[Page-level text extractions]
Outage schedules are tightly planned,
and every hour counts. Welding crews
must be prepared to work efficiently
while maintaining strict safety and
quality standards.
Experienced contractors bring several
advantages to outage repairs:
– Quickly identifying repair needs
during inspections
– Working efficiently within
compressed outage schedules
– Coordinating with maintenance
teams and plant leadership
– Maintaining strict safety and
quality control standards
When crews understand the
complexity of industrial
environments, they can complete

==

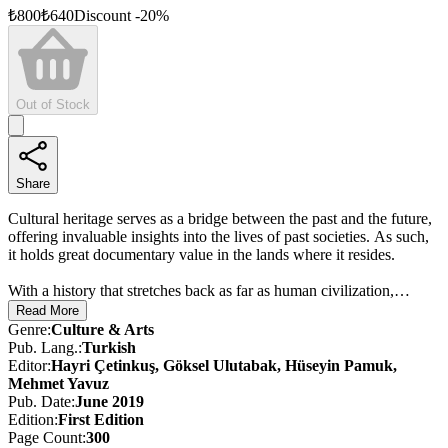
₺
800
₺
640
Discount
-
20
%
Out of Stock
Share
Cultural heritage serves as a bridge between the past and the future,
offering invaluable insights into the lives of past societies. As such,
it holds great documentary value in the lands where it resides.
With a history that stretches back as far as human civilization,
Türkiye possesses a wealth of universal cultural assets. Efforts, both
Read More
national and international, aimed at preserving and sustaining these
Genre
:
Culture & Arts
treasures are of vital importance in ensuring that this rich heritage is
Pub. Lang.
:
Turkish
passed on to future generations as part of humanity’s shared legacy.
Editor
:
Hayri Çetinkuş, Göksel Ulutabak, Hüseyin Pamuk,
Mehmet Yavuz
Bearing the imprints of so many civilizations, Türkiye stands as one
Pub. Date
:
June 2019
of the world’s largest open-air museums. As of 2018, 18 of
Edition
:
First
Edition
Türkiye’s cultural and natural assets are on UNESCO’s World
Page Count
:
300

PROBLEM DETAILS ::
Report every line of the entries that carries the word "safety".

REPLY ::
while maintaining strict safety and
– Maintaining strict safety and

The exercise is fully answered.